[Start of section]
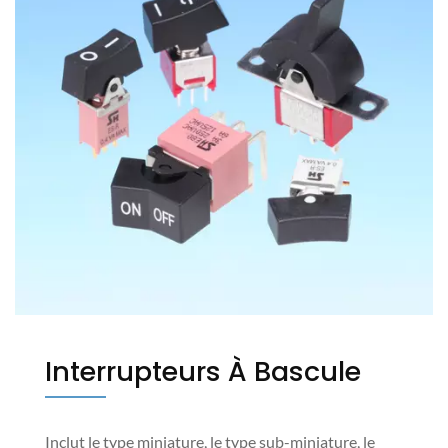
Interrupteurs À Bascule
Inclut le type miniature, le type sub-miniature, le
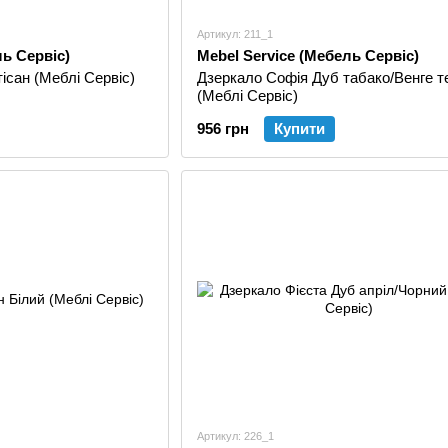
Артикул: 211_1
ль Сервіс)
Mebel Service (Мебель Сервіс)
ісан (Меблі Сервіс)
Дзеркало Софія Дуб табако/Венге т
(Меблі Сервіс)
956 грн
Купити
Артикул: 226_1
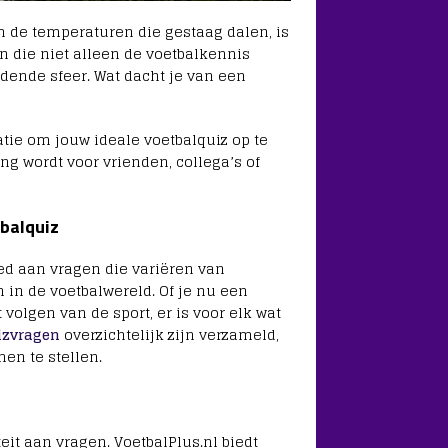
n de temperaturen die gestaag dalen, is
en die niet alleen de voetbalkennis
ndende sfeer. Wat dacht je van een
atie om jouw ideale voetbalquiz op te
ng wordt voor vrienden, collega’s of
tbalquiz
oed aan vragen die variëren van
 in de voetbalwereld. Of je nu een
volgen van de sport, er is voor elk wat
izvragen
overzichtelijk zijn verzameld,
en te stellen.
eit aan vragen. VoetbalPlus.nl biedt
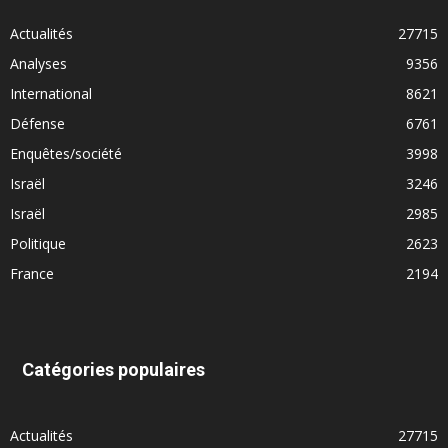
Actualités
27715
Analyses
9356
International
8621
Défense
6761
Enquêtes/société
3998
Israël
3246
Israël
2985
Politique
2623
France
2194
Catégories populaires
Actualités
27715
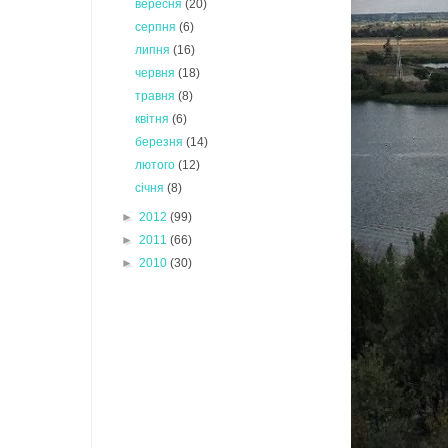
вересня
(20)
серпня
(6)
липня
(16)
червня
(18)
травня
(8)
квітня
(6)
березня
(14)
лютого
(12)
січня
(8)
►
2012
(99)
►
2011
(66)
►
2010
(30)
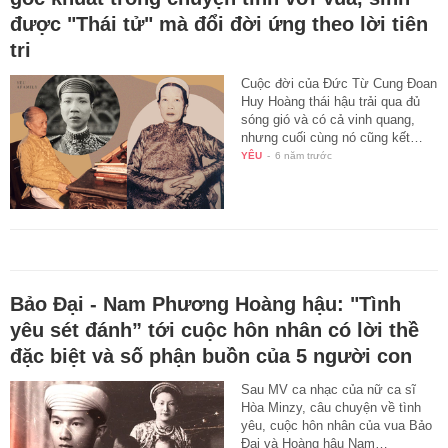
được "Thái tử" mà đổi đời ứng theo lời tiên
tri
Cuộc đời của Đức Từ Cung Đoan
Huy Hoàng thái hậu trải qua đủ
sóng gió và có cả vinh quang,
nhưng cuối cùng nó cũng kết…
YÊU
-
6 năm trước
Bảo Đại - Nam Phương Hoàng hậu: "Tình
yêu sét đánh” tới cuộc hôn nhân có lời thề
đặc biệt và số phận buồn của 5 người con
Sau MV ca nhạc của nữ ca sĩ
Hòa Minzy, câu chuyện về tình
yêu, cuộc hôn nhân của vua Bảo
Đại và Hoàng hậu Nam…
[End of section]
Beginning with the first line of the records, write out every line up to and including the one with "en te stellen.", exactly, and omit all pictures.

Interrupteurs À Bascule
Inclut le type miniature, le type sub-miniature, le
Артикул: 211_1
ль Сервіс)
Mebel Service (Мебель Сервіс)
ісан (Меблі Сервіс)
Дзеркало Софія Дуб табако/Венге т
(Меблі Сервіс)
956 грн
Купити
Артикул: 226_1
n de temperaturen die gestaag dalen, is
en die niet alleen de voetbalkennis
ndende sfeer. Wat dacht je van een
atie om jouw ideale voetbalquiz op te
ng wordt voor vrienden, collega’s of
tbalquiz
oed aan vragen die variëren van
 in de voetbalwereld. Of je nu een
volgen van de sport, er is voor elk wat
izvragen
overzichtelijk zijn verzameld,
en te stellen.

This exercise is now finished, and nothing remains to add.